15. The Determinateness of Things.
A very widespread view and a very grave one, because of its erroneous results, is that by the natural laws things are unequivocally and unalterably determined down to the very minutest detail. This is called determinism, and is regarded as an inevitable consequence of every natural scientific generalization. But an accurate investigation of actual relations produces something rather different.
The most general formulation of the natural law: if A is experienced, then we expect B, necessarily refers in the first place only to certain parts of the thing experienced. For perfect similarity in two experiences is excluded by the mere fact that we ourselves change unceasingly and one-sidedly. Consequently, no matter how accurate the repetition of a former experience may be, our very participation in it, an element bound to enter, causes it to be different. Therefore we deal with only a partial repetition of any experience, and the common part is all the smaller a fraction of the entire experience, the more general the concept corresponding to this part. But the most general and most important natural laws apply to such very general ideas, and accordingly they determine only a small part of the whole result. Other parts are determined by other laws, but we can never point out an experience that has been determined completely and unequivocally by natural laws known to us. For example, we know that when we throw a stone, it will describe an approximate parabolic curve in falling to the ground. But if we should attempt to determine its course accurately, we should have to take into consideration the resistance of the air, the rotatory motion of the stone upon being thrown, the movement of the earth, and numerous other circumstances, the exact determination of which is a matter beyond the power of all sciences. Nothing but an approximate determination of the stone's course is possible, and every step forward toward accuracy and absoluteness would require scientific advances which it would probably take centuries to accomplish.
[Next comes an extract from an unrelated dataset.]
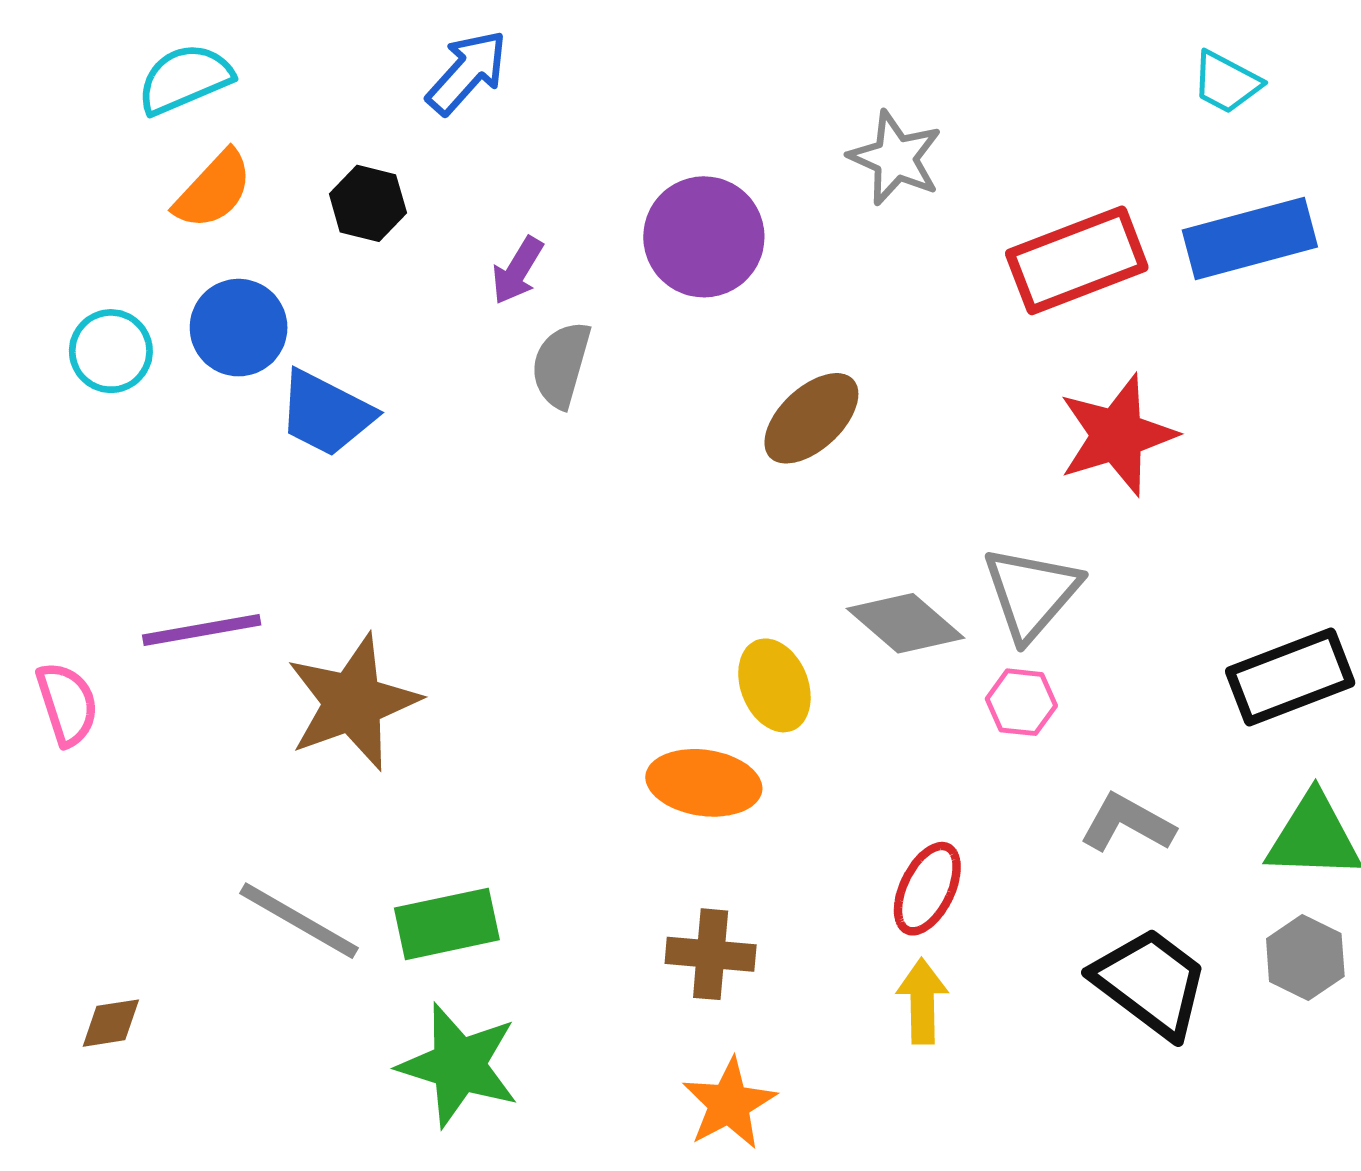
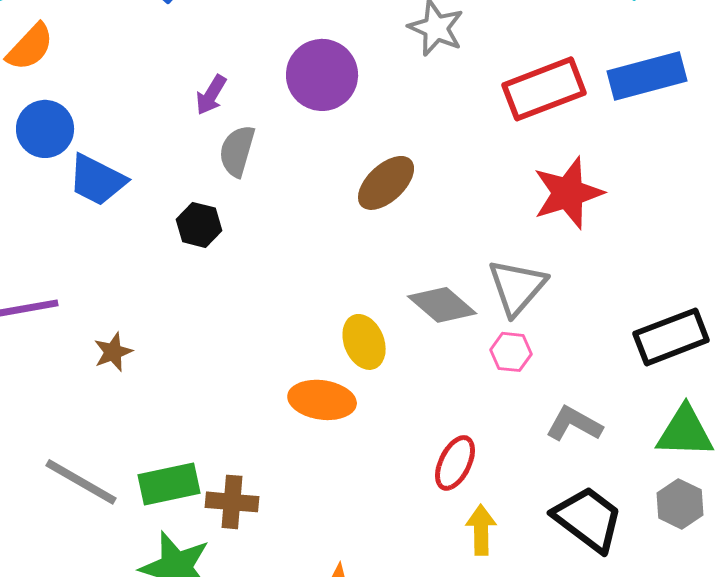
black hexagon: (368, 203) -> (199, 225), moved
brown star: (353, 702) -> (113, 352), size x0.5
brown cross: (711, 954) -> (232, 502), moved
yellow arrow: (922, 1001) -> (481, 530), moved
Science, therefore, can by no means determine the exact linear course that the stone will take in its fall. It can merely establish a certain broader path within which the stone's movement will remain. And the path is the wider the smaller the progress science has made in the branch in question. The same conditions prevail in the case of every other prediction based upon natural laws. Natural laws merely provide a certain frame within which the thing will remain. But which of the infinitely numerous possibilities within this frame will become reality can never be absolutely determined by human powers.
The belief that it is possible has been evoked merely by a far-reaching method of abstraction on the part of science. By assuming in place of the stone "a non-extended point of mass" and by disregarding all the other factors which in some way (whether known or unknown) exercise an influence on the stone's movement, we can effect an apparently perfect solution of the problem. But the solution is not valid for real experience, merely for an ideal case, which bears only a more or less profound similarity to the real. It is only such an ideal world, that is, a world arbitrarily removed from its actual complexity, that has the quality of absolute determinateness which we are wont to ascribe to the real world.